本当に唐突な質問。その意味や是非はよく分からなかったけど……とりあえず、質問をなげかけたイッザが僕を見る目は、痛いほどに真っ直ぐだった。
「哀れみ? 僕が可哀想だったから、アイツを……プロトコルと戦ったの?」
「……うーん。違うと思うなあ」
実際、イッザを救いたいという気持ちで戦ったのは多少ある。僕と同じ側面、瞳の奥に覗いた闇を見て過去の自分に重ね、それを救いたいと思ったのは確かだ。でも、決して哀れみとは違う。……うーん、なかなかどうして、難しい質問だ。

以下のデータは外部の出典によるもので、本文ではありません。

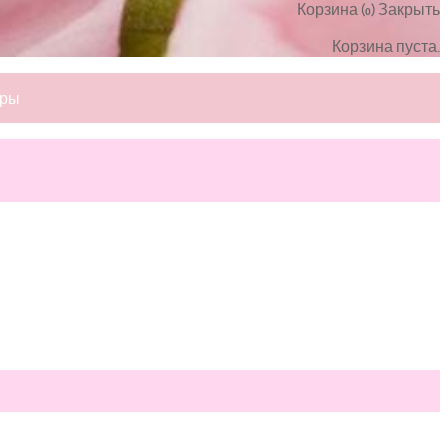
Корзина (
)
Закрыть
0
Корзина пуста.
ары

「ルサ……あの姉ちゃんも、僕を助けるために身体をはった。そうまでして、他人のために動くことってあんまり普通じゃない、意味がわからないんだ……アンタは、なんで僕を助けようと思ったんだ?」
それは……。
「それは多分……僕のため、だと思う」
目が点になるとはおよそこういう表情のことを云うのだろう。驚きを隠せない表情で、イッザは再三にわたって、僕の言葉を反復するように問い返す。
「じ、自分のため……?」
わけわかんねーよと付け加えて、小首を傾げた。
「確かに君を助けたいと思ってプロトコルと戦ったけど、でもそれは同時に、僕にとって僕のための戦いでもあったんだよ」
未だよく分からない、といった表情のイッザに、ゆっくりと話を進める。
「僕は昔、目の前で親友を失ったことがあるんだ。消える親友を目の前に、ただただ呆然と立ち尽くすこしか出来なかった。後悔や絶望が付き纏っていた日々、多分、僕は君と同じような目をしていた。だから、僕がまた同じ状況に――君と同じような心境にあった時、昔のままじゃダメだと思った。親友が死ぬ瞬間、呆然と立ち尽くすだけの僕じゃダメなんだ。だから、君にそれを伝えたかったのかな……よくわかんないや、ごめん」
ははは、と苦い笑いを放つ。
「………そうか」
イッザは終始静かなままだったけれど、最後に、ありがとうと聞こえたそれは、果たして空耳だったのだろうか。
「さあ、早く新しい服選んで、飯でも食べ――」
食べよう。そう言い放ちかけた途端、肩に凄まじい衝撃が走った。
「痛っ」
「いって」
同時、例によって床に倒れる。どうやら、誰かとぶつかったらしい。上乗りされる形で、ぶつかった人物は僕もろとも倒れ伏した。
「いててて……ちっしょ……どこに目え付けてんのよアンタ!」
茶色がかったブロンド色の長い髪に、あどけなさの残る幼い顔立ち。甲高い成長期前の子供のような声音と、上乗りされた接触面の余計な感触から、それが容易に女の子なのだと判断できた。
よっぽど急いでいるのか、随分と厳しい口調で抗議してきた。しかし、今のはどう考えても向こう側の不注意。向こうから一方的にぶつかって来た、言わば僕は被害者の側だ。それなのに何故、こうも堂々と非難されねばならないのか。
「いや、ぶつかって来たのそっちじゃ――」
「うっさい!」
僕の言い分を遮るように、有無を言わせぬ勢いがそこにはあった。
「急いでんのよ。とにかく私は――」
瞬間、今度は彼女の言葉を遮るように、ドカドカと足音が響き出した。屋内だから余計に谺している。
迷惑女が向いている視線の方――ちょうど、足音が大きく響いてくる方向、軍の人間だろう数人が、ものすごい形相で追いかけて来ていた。
「………ああ、もう!」
苛立ちを隠せない荒声を上げて、これまた唐突に、僕の腕を掴んだ。
「言っとくけど、アンタのせいだから」
「は?」
状況が掴めないまま、そんなことを言われ、ものすごい勢いで手を引く彼女。
「逃げるよ!」
言ってなすがままに、彼女とともに軍に追われるのだった。